元杏一怔,继而面色大变:“你的意思是,你能舍寿相、生死、功名、有我、行善恶、是非、评判他人、取捨善恶执念?你凭什么能做到?你既能做到,为何不飞升四十九重天?”
徐术双手手印散开:“小僧与施主论法,非为爭胜,只为破执。若施主能因此一念回心,九折阳寿,亦是功德。”
说罢,徐术竟隨劫寿台一併化作泡影,消散在空中。元杏的三魂七魄从天上坠落,摔进自己肉身之中。
元杏趴在马背上的肉身猛然起身,气急败坏:“放你娘的狗屁功德,还我九年阳寿!”
骂完徐术,他又看向身旁右武卫:“老子要你们何用?”
右武卫皆低头不语,方才那般行官伟力,他们也是生平仅见,无能为力。可元杏乃元襄亲侄,又是位高权重的右武卫大统领,无一人敢多说一句话。

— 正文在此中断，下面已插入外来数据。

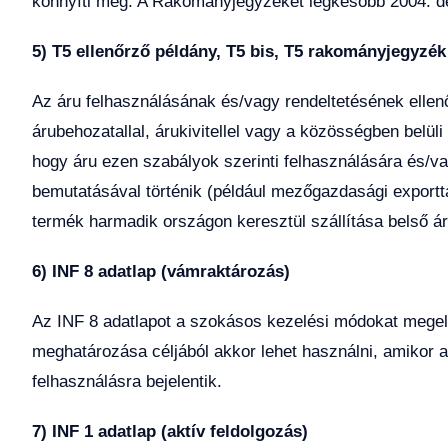
könnyíti meg. A Rakományjegyzéket legkésőbb 2004. de
5) T5 ellenőrző példány, T5 bis, T5 rakományjegyzék
Az áru felhasználásának és/vagy rendeltetésének elle
árubehozatallal, árukivitellel vagy a közösségben belül
hogy áru ezen szabályok szerinti felhasználására és/vag
bemutatásával történik (például mezőgazdasági exportt
termék harmadik országon keresztül szállítása belső á
6) INF 8 adatlap (vámraktározás)
Az INF 8 adatlapot a szokásos kezelési módokat mege
meghatározása céljából akkor lehet használni, amikor a
felhasználásra bejelentik.
7) INF 1 adatlap (aktív feldolgozás)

元杏看著自己枯瘦的手背,又摸了摸自己脸颊上突然生出的皱纹,狰狞的看向周围:“那女人和那剑种传人呢?”
此时,目光所及之处哪还有陆氏与陈跡的影子?
元杏沉声道:“追!往营口追!”
陆氏策马疾驰,丝毫不敢停歇。
陈跡渐渐追上她,待到近处看见凭姨身上並无伤势,这才放下心来。
他刚要开口,却见凭姨回头看来,警惕道:“你是谁?”
陈跡闻言愣住,他仔细打量凭姨,对方身形戒备,手里还攥著司曹癸的短刀,神情也不似作假,是真的不认得自己了。
乌云在他怀里喵了一声:“六亲不认?”
陈跡思忖片刻,放缓语气说道:“我是来救您的,早上得知您遇险便赶过来了,不必提防我。我已將右武卫拖在后面,咱们暂时安全了些。”
陆氏將信將疑。
不过她方才边逃边回头看,確实看见右武卫被人从后面袭杀,有人在为自己解围。而现在,追兵也確实被甩开了。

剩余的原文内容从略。